Slaves idle, not picking up Jobs

Everything looks correct, no slave logs show any access/permission errors.
Repository sits on NAS share, Jobs are submitted OK, slaves stay at idle and do not pick up jobs (status stays at “checking repository integrity”)
Slaves show up as able to render Jobs, so no submission/pool/group issue. Slaves are Windows 7 64.

When I move the Repository to any of the slaves, with the same Jobs/settings/everything, slaves pick up the jobs and render normally.
So it looks like a permissions issue, but as said the strange thing is that all logs are clear of errors. Also checked the NAS logs for access errors, not found any.
I would be very grateful for any help in resolving this

thanks in advance

Another client just mentioned that the JobRepositoryScan.lock file (in the jobs folder) caused him grief because Slaves (or in his case Pulse) couldn’t get a write lock on that file.

If you delete it, do any of the Slaves pick anything up?

Thanks for the quick response, yes I forgot to mention I tried that too but Slaves still do not pick anything up

If you open the Monitor on one of the slave machines, are you able to see the jobs in the queue?

Also, we should try enabling verbose logging for the slaves, which can be done from the Monitor while in Super User Mode. Select Tools -> Configure Repository Options, and then enable Slave Verbose Logging in the Application Logging section. After committing the change, restart your slave applications so that they recognize the change immediately. Then watch the slave to see if it’s printing out any warnings or errors.

Finally, are you running Pulse?

Hopefully this helps us narrow down the problem a bit.

Cheers,

  • Ryan

Yes jobs are visible in slave Monitor.
Verbose logging shows no errors, only Scheduler reports (“Job chooser found no jobs”)
Pulse is not running, but everything was working fine without it when I used Deadline on the same NAS/slaves configuration some time ago.
Also now, when I move the Repository to a slave, everything works OK without Pulse running.

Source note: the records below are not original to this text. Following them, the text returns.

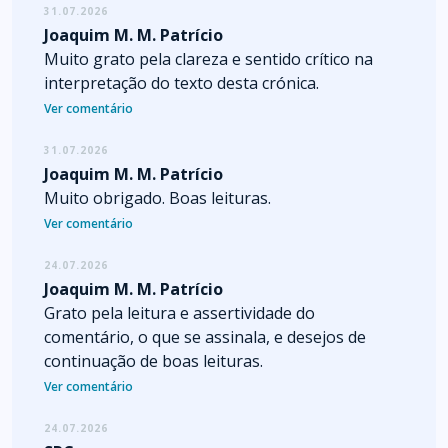
31.07.2026
Joaquim M. M. Patrício
Muito grato pela clareza e sentido crítico na
interpretação do texto desta crónica.
Ver comentário
31.07.2026
Joaquim M. M. Patrício
Muito obrigado. Boas leituras.
Ver comentário
24.07.2026
Joaquim M. M. Patrício
Grato pela leitura e assertividade do
comentário, o que se assinala, e desejos de
continuação de boas leituras.
Ver comentário
24.07.2026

I notice now that all job tasks are marked as “Deleted” in the Monitor upon submission.
However, in the job/tasks directory in the repository, they still appear with the .Queued.task extension !
The tasks cannot be marked as Complete/Failed because the app can’t find the .Deleted.task file

All permissions are set to 777 in the smb.conf file on the NAS

Very strange!

Is it possible that you have a mismatch of Deadline versions installed? If you have Deadline 5.x submitting the jobs and 4.x on your slaves (or vice versa), the tasks will actually show up as deleted because we changed the way we stored jobs in 5.x.